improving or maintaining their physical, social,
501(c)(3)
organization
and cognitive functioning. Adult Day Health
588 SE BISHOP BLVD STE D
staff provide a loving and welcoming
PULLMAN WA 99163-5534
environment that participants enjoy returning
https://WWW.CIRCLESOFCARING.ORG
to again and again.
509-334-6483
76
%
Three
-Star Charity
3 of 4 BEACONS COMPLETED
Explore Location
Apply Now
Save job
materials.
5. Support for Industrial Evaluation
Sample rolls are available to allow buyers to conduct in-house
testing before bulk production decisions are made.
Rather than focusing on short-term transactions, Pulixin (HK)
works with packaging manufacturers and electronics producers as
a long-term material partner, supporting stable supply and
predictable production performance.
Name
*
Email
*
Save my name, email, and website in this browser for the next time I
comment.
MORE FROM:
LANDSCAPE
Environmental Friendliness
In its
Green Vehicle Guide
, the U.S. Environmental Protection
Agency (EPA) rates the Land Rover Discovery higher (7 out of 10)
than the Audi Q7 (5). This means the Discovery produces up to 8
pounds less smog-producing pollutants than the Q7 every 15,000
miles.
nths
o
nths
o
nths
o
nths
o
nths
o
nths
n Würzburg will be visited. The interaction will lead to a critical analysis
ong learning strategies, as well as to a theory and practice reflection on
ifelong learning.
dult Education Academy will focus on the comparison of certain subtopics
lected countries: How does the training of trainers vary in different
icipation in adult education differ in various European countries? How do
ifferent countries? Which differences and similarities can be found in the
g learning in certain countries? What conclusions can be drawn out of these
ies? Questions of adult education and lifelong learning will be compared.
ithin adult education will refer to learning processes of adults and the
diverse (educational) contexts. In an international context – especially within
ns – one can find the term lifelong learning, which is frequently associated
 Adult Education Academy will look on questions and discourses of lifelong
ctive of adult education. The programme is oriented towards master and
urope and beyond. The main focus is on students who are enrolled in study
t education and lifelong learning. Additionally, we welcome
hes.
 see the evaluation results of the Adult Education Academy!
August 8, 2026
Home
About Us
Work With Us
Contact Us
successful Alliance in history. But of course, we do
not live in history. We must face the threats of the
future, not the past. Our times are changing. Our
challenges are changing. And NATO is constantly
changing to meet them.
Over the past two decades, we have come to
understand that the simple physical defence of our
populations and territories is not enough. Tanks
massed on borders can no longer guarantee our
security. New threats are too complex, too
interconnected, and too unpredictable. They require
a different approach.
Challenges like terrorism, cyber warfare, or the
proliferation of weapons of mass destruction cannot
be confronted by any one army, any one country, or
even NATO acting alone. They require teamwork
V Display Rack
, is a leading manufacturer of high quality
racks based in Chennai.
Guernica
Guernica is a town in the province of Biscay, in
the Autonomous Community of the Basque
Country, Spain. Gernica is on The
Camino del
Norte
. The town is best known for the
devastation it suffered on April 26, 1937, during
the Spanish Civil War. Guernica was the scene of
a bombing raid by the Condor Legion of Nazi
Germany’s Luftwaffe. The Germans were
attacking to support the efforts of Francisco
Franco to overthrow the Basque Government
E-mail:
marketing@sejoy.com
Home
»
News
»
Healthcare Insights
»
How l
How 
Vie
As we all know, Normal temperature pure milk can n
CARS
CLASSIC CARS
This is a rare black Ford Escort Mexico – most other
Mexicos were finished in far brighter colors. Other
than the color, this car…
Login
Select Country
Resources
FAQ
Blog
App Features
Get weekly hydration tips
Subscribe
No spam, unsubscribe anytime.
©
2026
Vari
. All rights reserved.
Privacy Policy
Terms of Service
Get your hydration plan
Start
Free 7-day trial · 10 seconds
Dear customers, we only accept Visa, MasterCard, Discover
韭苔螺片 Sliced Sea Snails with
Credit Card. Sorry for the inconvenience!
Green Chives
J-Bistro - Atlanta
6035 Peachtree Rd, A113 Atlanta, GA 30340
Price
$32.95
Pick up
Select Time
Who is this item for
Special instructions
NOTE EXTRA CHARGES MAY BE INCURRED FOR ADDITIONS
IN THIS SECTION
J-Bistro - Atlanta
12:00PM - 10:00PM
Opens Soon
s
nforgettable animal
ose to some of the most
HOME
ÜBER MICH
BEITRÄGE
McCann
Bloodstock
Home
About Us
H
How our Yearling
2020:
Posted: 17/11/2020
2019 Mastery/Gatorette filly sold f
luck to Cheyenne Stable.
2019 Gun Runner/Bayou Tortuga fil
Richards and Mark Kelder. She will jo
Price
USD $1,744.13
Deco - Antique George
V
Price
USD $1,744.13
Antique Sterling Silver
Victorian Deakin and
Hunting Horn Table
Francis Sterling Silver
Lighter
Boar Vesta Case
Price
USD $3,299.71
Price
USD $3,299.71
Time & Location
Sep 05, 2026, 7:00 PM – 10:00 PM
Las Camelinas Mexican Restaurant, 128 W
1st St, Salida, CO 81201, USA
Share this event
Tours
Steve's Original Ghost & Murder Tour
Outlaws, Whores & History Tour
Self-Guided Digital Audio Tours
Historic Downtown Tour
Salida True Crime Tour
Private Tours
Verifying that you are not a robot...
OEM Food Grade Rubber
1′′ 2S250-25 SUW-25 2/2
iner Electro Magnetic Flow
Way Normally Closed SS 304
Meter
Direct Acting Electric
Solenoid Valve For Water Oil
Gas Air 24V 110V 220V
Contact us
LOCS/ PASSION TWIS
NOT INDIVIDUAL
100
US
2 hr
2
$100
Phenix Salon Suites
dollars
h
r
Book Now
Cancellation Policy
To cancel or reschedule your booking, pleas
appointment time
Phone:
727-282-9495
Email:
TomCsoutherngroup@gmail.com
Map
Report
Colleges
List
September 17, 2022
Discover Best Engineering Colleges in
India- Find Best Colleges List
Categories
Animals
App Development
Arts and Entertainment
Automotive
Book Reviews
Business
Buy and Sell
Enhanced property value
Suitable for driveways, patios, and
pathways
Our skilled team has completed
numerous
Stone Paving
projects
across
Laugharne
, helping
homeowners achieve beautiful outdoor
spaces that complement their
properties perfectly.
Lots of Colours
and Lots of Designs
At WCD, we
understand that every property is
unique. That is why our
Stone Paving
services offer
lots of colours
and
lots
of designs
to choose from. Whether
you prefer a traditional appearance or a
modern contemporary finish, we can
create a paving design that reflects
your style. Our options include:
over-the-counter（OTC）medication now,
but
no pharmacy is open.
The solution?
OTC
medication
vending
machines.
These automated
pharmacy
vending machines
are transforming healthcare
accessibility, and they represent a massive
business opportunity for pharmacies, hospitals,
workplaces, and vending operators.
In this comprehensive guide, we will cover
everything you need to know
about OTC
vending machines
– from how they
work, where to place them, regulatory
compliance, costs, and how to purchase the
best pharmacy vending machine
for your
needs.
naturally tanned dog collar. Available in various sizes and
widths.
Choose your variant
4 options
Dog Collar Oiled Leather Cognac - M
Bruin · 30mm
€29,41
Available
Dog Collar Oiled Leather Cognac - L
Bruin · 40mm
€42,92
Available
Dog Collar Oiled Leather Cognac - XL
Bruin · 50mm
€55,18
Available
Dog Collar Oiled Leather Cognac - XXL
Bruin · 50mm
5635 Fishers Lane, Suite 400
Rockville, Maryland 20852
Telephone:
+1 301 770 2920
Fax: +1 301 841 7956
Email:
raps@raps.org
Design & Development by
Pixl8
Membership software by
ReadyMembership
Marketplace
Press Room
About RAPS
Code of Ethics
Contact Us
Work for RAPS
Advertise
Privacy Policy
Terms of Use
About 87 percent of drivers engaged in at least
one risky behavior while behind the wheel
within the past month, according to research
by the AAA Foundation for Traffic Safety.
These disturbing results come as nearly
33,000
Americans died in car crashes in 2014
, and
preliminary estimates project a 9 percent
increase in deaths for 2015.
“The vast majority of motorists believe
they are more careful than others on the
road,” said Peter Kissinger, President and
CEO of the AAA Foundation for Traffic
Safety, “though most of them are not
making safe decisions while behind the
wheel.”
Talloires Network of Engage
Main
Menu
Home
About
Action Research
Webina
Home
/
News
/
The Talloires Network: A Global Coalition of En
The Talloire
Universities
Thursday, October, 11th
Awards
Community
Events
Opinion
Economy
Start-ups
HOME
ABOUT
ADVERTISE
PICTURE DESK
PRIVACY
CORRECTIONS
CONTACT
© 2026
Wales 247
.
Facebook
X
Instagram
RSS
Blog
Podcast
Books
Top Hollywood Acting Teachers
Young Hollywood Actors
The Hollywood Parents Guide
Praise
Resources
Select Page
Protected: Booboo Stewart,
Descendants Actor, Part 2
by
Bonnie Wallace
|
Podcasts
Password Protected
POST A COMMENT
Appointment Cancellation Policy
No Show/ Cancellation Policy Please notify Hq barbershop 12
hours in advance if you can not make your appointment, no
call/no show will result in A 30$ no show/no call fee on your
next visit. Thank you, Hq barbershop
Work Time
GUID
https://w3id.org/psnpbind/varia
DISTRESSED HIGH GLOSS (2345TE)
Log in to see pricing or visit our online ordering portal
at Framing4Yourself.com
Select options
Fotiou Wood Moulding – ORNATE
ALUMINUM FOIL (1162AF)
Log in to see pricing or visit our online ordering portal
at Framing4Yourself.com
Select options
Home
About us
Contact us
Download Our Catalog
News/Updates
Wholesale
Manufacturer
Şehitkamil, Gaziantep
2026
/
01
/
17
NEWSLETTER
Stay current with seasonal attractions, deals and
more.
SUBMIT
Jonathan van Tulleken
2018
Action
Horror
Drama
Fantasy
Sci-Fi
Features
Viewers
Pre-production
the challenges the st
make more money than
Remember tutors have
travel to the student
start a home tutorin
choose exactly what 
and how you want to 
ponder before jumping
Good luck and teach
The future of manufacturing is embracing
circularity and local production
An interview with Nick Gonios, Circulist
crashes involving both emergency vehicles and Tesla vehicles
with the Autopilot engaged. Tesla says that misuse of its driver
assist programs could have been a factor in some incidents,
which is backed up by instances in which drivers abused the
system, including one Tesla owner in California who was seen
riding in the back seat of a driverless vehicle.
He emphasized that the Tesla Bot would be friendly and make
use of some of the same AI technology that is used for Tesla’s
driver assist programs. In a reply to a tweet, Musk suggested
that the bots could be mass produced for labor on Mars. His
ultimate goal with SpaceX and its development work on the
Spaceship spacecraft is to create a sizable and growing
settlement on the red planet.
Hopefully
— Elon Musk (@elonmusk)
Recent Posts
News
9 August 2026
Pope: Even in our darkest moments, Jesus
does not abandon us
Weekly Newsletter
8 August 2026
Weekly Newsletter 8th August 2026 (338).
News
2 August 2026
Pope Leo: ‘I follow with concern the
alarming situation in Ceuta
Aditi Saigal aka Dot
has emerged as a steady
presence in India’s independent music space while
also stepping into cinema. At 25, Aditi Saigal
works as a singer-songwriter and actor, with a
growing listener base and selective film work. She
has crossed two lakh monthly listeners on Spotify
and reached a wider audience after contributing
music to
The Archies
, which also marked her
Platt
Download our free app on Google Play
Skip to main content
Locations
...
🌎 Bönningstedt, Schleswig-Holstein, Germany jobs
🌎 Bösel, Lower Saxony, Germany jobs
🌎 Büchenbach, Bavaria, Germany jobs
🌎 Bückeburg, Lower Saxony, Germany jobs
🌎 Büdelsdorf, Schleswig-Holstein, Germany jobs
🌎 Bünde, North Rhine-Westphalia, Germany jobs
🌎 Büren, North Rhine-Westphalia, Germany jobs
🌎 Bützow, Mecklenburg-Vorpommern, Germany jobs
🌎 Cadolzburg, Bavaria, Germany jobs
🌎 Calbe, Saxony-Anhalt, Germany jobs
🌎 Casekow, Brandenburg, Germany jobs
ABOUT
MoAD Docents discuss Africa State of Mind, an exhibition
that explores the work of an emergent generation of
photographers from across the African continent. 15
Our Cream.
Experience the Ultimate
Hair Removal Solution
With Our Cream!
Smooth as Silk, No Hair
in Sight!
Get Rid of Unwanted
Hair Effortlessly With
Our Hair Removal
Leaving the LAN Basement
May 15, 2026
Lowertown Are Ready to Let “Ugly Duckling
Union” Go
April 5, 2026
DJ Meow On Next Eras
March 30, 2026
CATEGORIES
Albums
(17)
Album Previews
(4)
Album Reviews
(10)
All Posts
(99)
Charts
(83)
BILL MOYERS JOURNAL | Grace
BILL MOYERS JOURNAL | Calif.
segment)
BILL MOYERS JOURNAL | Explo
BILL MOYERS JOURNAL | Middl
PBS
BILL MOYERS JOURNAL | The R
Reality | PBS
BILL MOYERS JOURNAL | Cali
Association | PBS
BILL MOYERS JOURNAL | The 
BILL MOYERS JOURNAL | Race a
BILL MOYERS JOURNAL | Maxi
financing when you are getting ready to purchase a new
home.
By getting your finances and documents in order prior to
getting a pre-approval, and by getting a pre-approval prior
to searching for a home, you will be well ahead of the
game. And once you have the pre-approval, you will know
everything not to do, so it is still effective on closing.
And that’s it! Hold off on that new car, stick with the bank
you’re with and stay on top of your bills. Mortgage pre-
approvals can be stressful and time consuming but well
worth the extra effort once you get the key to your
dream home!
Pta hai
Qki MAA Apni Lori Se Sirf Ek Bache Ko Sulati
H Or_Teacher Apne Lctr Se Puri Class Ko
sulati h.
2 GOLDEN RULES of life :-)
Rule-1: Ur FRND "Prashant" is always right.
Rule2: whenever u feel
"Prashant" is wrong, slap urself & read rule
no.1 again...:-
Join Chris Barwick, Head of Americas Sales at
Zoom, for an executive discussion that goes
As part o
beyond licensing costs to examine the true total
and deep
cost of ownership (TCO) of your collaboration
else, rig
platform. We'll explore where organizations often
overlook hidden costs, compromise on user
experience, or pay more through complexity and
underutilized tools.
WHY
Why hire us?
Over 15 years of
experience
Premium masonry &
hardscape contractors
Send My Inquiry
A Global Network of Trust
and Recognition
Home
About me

........

* **PROBLEM DETAILS**:
What you return should be exactly the lines above, starting at the one with "Büdelsdorf, Schleswig-Holstein, Germany jobs" and ending at the one with "that explores the", and nothing else.

* **REPLY TO THE TASK**:
🌎 Büdelsdorf, Schleswig-Holstein, Germany jobs
🌎 Bünde, North Rhine-Westphalia, Germany jobs
🌎 Büren, North Rhine-Westphalia, Germany jobs
🌎 Bützow, Mecklenburg-Vorpommern, Germany jobs
🌎 Cadolzburg, Bavaria, Germany jobs
🌎 Calbe, Saxony-Anhalt, Germany jobs
🌎 Casekow, Brandenburg, Germany jobs
ABOUT
MoAD Docents discuss Africa State of Mind, an exhibition
that explores the work of an emergent generation of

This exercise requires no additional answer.